Copy every line from the records below that carries the word "markets".

▶ Saved entries
● ● ●

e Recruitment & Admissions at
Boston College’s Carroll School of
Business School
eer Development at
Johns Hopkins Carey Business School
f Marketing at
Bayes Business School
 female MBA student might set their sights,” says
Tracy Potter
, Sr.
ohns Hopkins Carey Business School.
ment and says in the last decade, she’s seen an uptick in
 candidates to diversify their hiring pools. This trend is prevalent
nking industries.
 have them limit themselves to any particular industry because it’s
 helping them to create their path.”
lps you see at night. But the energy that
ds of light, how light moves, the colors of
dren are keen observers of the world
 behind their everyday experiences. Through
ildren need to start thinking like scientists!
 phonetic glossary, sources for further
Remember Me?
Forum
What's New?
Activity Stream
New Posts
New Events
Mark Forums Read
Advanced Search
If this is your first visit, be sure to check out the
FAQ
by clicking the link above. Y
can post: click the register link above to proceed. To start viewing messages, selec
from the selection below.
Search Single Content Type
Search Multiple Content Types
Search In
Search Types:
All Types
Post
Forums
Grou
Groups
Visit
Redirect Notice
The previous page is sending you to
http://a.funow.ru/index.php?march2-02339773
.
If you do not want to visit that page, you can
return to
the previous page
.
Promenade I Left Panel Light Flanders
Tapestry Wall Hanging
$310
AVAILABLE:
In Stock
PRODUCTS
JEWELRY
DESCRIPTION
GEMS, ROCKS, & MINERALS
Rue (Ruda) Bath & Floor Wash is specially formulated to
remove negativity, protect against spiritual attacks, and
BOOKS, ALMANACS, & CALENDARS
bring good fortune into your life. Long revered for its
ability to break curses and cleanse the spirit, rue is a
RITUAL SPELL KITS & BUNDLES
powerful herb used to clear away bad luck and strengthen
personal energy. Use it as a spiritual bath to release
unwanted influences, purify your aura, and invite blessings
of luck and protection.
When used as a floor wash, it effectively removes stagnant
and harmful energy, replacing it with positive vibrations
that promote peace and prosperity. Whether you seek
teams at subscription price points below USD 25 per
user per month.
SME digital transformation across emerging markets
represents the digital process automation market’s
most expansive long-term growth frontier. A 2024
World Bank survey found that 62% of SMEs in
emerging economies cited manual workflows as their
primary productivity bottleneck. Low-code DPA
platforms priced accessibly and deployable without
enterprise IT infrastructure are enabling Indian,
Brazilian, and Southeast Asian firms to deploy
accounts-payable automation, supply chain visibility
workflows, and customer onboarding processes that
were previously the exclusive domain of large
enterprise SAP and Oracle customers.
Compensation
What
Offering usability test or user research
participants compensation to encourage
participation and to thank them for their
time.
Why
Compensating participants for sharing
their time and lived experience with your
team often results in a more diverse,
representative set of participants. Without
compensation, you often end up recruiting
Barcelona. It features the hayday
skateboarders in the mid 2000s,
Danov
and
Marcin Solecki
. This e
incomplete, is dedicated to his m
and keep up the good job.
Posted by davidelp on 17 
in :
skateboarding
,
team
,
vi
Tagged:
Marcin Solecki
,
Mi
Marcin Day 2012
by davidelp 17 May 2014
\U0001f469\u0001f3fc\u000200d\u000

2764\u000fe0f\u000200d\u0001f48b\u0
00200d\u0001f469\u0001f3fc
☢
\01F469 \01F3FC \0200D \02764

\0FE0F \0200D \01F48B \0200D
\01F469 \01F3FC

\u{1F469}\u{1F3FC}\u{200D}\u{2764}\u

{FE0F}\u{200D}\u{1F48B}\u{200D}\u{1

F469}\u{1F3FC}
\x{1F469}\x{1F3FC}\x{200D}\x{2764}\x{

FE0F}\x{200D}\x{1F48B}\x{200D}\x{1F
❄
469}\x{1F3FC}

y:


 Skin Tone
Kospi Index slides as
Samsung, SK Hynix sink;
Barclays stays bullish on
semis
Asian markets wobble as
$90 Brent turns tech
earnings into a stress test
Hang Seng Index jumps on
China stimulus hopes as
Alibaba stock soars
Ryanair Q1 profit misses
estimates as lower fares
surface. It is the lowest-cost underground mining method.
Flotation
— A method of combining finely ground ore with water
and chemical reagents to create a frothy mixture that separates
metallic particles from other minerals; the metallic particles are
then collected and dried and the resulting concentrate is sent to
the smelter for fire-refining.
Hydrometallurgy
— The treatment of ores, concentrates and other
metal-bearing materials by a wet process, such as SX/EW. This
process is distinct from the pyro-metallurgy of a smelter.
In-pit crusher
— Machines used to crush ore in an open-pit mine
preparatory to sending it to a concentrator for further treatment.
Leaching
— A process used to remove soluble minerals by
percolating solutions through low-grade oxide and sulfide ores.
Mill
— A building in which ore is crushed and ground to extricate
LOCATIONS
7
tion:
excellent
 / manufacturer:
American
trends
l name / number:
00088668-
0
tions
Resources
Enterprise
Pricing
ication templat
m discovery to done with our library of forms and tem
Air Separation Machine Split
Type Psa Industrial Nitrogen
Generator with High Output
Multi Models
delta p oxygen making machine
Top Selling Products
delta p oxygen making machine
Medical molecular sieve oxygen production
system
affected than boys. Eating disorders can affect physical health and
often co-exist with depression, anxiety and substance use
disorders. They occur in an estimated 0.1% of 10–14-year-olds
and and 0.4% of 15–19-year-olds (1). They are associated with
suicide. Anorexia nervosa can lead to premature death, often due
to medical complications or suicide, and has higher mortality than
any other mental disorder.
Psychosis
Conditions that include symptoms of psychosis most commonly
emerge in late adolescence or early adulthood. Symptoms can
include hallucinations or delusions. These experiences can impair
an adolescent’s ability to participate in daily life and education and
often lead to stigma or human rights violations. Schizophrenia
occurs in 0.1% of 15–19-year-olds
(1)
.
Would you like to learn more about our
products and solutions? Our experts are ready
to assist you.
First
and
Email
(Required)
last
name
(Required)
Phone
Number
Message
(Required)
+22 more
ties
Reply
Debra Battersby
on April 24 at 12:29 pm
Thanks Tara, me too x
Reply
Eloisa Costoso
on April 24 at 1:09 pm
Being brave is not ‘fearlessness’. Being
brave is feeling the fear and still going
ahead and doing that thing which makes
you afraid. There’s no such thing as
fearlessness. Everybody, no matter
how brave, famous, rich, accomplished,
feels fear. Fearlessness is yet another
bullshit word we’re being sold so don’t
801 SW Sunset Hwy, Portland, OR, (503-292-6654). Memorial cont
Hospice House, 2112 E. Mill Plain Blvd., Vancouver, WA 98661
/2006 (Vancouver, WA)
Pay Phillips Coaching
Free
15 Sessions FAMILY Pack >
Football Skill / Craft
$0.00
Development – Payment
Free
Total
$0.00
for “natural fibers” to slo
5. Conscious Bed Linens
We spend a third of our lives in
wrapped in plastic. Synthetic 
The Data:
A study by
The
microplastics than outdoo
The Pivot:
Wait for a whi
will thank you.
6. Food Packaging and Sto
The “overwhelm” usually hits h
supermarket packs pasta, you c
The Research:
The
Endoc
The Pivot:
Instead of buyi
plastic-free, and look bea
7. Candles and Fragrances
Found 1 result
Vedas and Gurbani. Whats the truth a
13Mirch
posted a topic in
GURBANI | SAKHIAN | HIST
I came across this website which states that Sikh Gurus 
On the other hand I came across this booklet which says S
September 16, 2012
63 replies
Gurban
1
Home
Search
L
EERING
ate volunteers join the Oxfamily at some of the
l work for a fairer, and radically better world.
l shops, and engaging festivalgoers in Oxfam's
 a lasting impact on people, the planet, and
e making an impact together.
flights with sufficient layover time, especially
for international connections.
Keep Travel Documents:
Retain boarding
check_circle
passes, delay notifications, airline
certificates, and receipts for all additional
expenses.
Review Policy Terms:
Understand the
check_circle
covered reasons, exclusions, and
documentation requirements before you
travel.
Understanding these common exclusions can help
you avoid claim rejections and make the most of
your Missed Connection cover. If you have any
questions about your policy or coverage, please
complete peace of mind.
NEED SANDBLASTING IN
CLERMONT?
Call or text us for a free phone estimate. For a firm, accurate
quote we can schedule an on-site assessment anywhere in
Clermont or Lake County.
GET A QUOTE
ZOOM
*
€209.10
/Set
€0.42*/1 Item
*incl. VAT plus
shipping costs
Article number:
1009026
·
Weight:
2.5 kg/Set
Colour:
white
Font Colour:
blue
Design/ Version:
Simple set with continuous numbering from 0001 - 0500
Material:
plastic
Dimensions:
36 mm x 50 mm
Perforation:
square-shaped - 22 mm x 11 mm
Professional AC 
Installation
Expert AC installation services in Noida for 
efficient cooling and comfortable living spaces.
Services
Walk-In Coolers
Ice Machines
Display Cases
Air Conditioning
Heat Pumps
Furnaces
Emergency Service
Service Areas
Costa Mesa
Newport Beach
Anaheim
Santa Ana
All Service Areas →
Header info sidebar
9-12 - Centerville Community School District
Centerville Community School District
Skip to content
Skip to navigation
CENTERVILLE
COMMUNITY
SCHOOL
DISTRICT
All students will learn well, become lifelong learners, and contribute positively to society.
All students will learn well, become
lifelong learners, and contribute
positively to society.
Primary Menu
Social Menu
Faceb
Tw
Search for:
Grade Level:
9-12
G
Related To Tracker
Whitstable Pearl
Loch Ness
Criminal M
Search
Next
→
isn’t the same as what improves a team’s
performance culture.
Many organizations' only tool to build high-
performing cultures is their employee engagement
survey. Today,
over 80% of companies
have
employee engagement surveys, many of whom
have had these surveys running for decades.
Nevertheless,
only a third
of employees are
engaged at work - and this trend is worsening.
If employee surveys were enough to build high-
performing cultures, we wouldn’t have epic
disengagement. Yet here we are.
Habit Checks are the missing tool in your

● ● ●

▶ WORKED SOLUTION
SME digital transformation across emerging markets
Asian markets wobble as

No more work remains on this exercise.